I believe there will be a cure for diabetes in my lifetime. But, until then, I'll support research to make that possible while doing one of my favorite things - running.

Monday, July 20, 2009

Scarred

I have loved my CGMS and hated it during other times since getting it a few months ago. Currently, I like it. It has been pretty accurate and given me good, solid information to help me manage my diabetes better. However, there is one bad thing about it: it has left me scarred.

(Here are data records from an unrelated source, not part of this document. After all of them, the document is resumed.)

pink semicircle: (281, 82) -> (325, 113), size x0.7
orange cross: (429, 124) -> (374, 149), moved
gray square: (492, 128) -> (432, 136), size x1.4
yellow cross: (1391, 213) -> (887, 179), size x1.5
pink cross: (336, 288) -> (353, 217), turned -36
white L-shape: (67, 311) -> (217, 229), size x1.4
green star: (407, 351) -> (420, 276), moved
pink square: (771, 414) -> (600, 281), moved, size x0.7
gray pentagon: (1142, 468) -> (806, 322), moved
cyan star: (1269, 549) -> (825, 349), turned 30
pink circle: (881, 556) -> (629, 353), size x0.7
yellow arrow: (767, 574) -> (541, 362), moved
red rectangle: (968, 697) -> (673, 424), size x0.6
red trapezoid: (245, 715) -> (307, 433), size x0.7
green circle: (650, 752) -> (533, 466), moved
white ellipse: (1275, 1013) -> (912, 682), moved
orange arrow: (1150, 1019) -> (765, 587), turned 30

I only wear my sensor on my side, and it is apparent, and very ugly. There are little dots from where the sensor was in my body and also some light bruising. I am not sure if everyone who wears a sensor has these issues, or if it is just me? So if you have advice for me, I would greatly appreciate it. Until then, I'll remain scarred...

Friday, July 17, 2009

I'm Moving Up

This week I was able to run 5 days according to my running regimen, logging 1.25 miles each day. To my surprise, I did not become too out of shape in the past month and a half, which I am very thankful for. I completed most of my runs in 9 minutes and a couple seconds. However, you really don't have to be in that great of shape to log that time. Next week will give me a better picture of my fitness level, when I get to run 2 miles for 6 days of the week.

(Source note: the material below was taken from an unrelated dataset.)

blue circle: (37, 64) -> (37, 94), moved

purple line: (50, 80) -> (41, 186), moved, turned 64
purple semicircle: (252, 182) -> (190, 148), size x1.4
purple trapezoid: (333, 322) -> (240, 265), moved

I have not been injured since high school, when I got hurt playing basketball. I was on crutches for 3 weeks and then in a lovely boot for quite some time. For the past 6 years, I have been running injury free and seemed to have forgotten the tole of being injured. Not only do I require more insulin because I am not burning as many calories, it has also effected my mindset and presence.

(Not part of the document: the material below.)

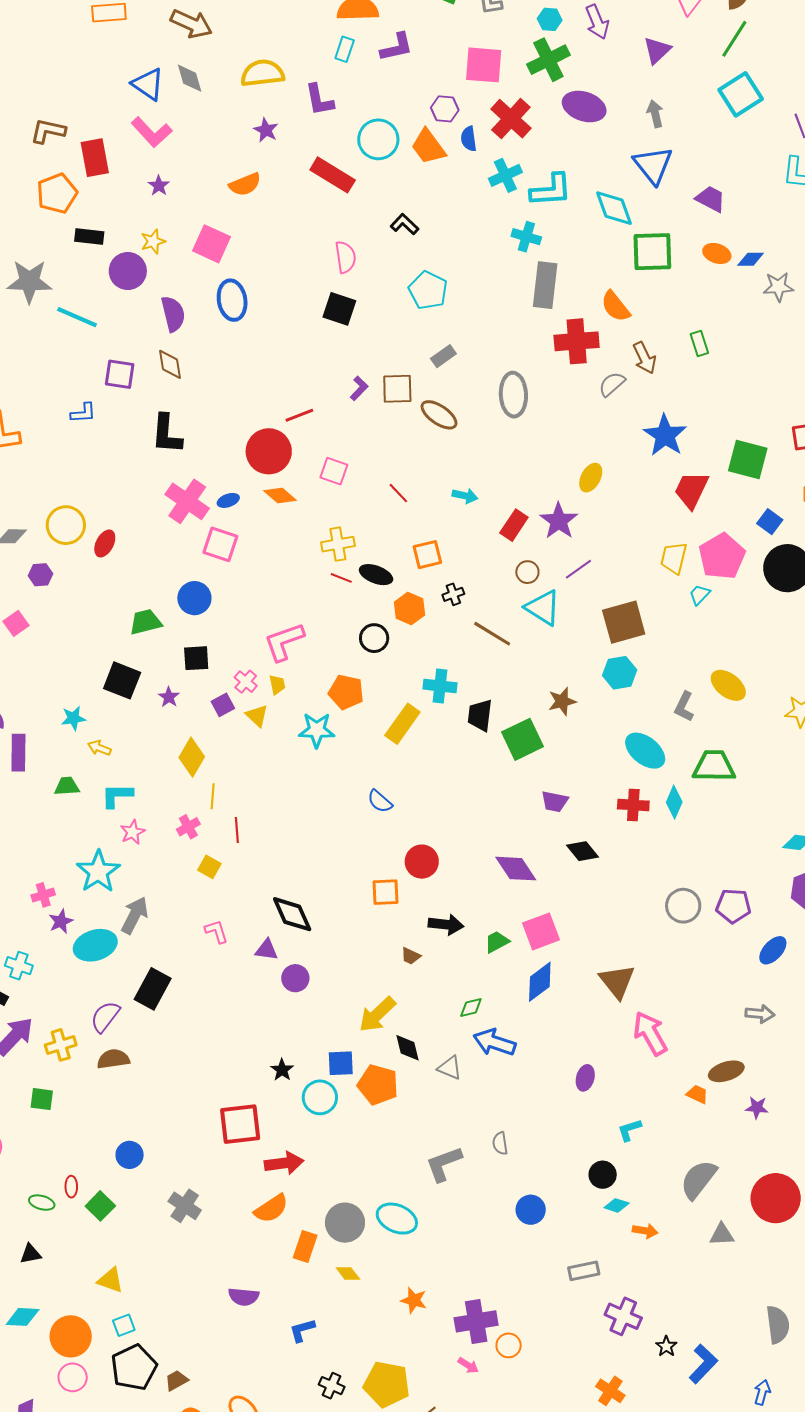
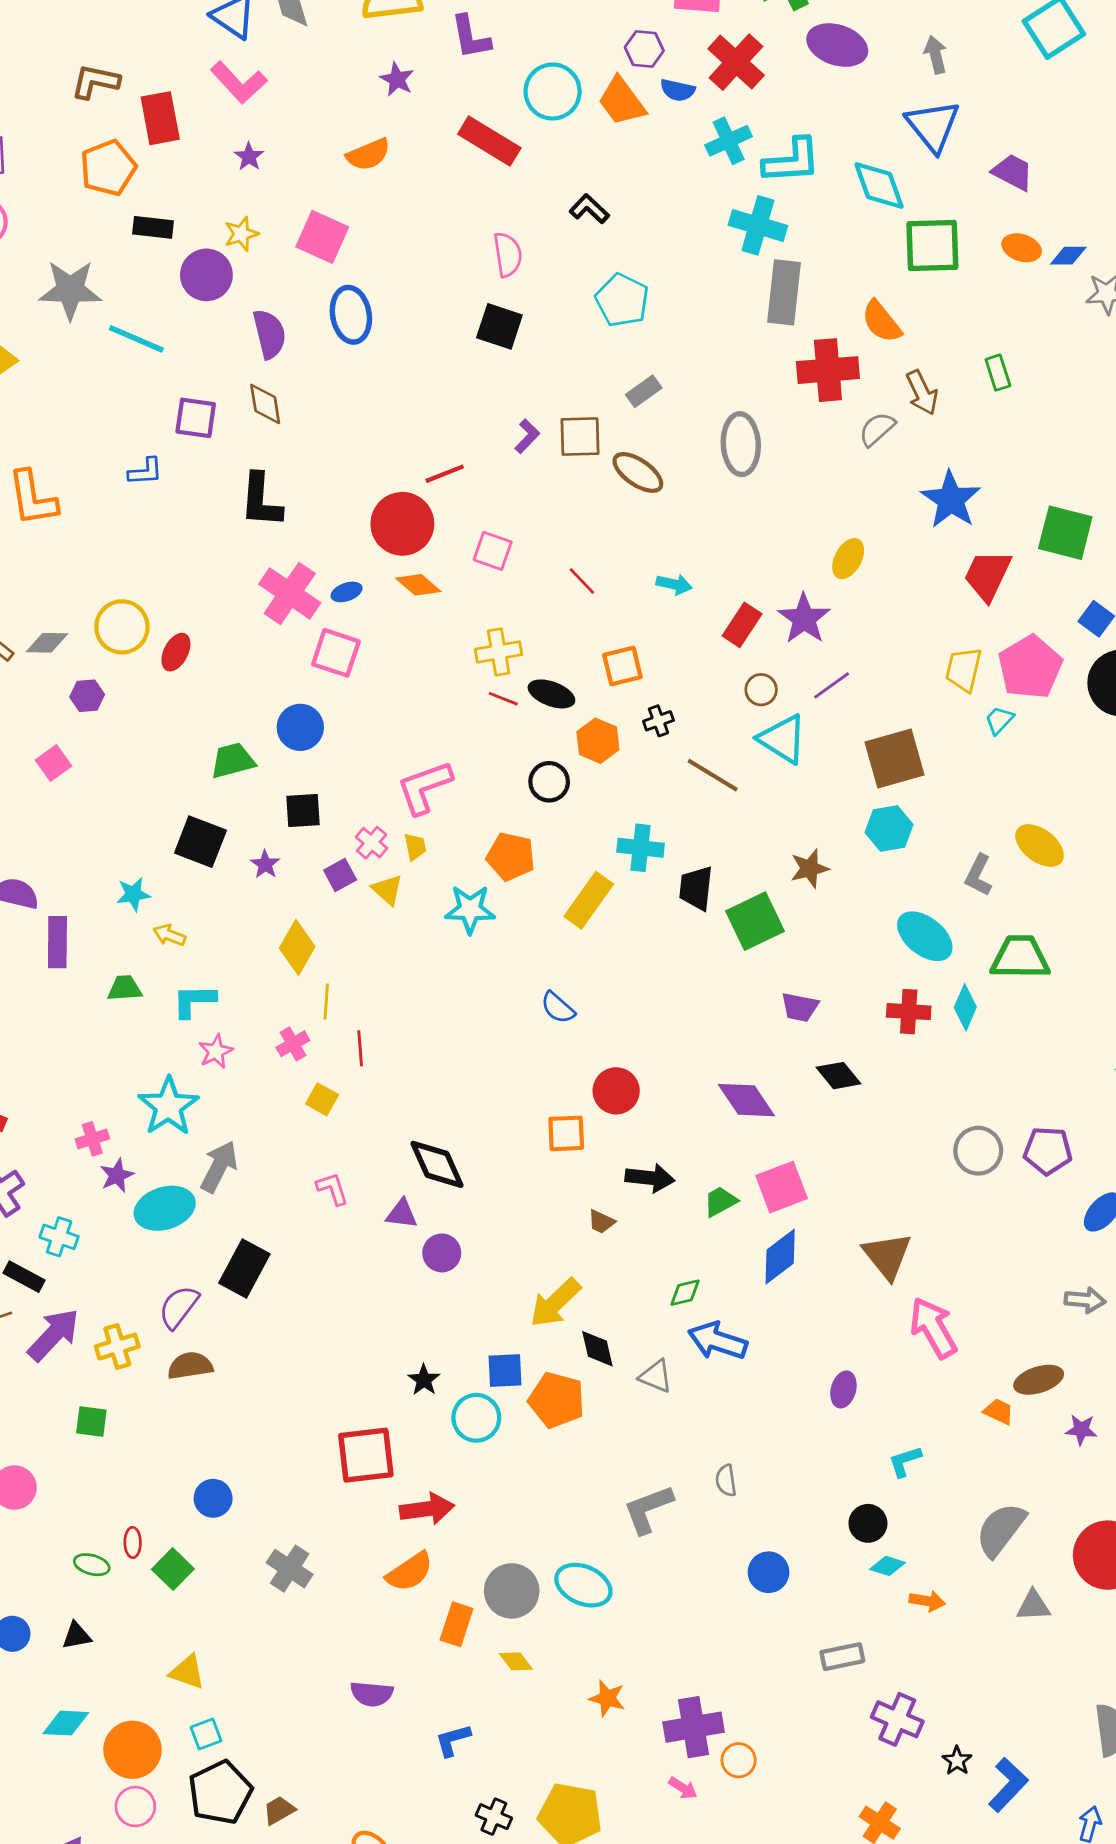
blue semicircle: (469, 139) -> (678, 90), turned -70
cyan cross: (526, 237) -> (758, 225), size x1.4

Before being injured, I would have a goal in mind of how many miles I wanted to run. Sometimes I would run more, rarely less, or decide to run and then work out on another machine. I could spend hours at the gym, and feel great afterword. Now, I have to have a different mindset before working out. I have to prepare to only run for that set amount of miles, and then demand my body to stop so it can get better. This past week, I wanted to keep running, but knew that I couldn't. It made me feel sad.

I think the next thing is the hardest to explain: being injured has effected my presence. It is like there is something missing if I can't run so many miles a day. Running makes me happy, and although it is not the only thing that makes me happy by a long shot, it feels like there is a void in me right now. Running provides balance in for me and gives me time to think about things I need to think about. I don't really know how to explain it, but I do know not running leaves a void in my life.

So you might be thinking that "you are running again, so why do you feel this void?" I don't know...I think it is because I want to do more than I can. I had a little taste of running, but want more. For the meantime I'll stick to the plan and hope for the best.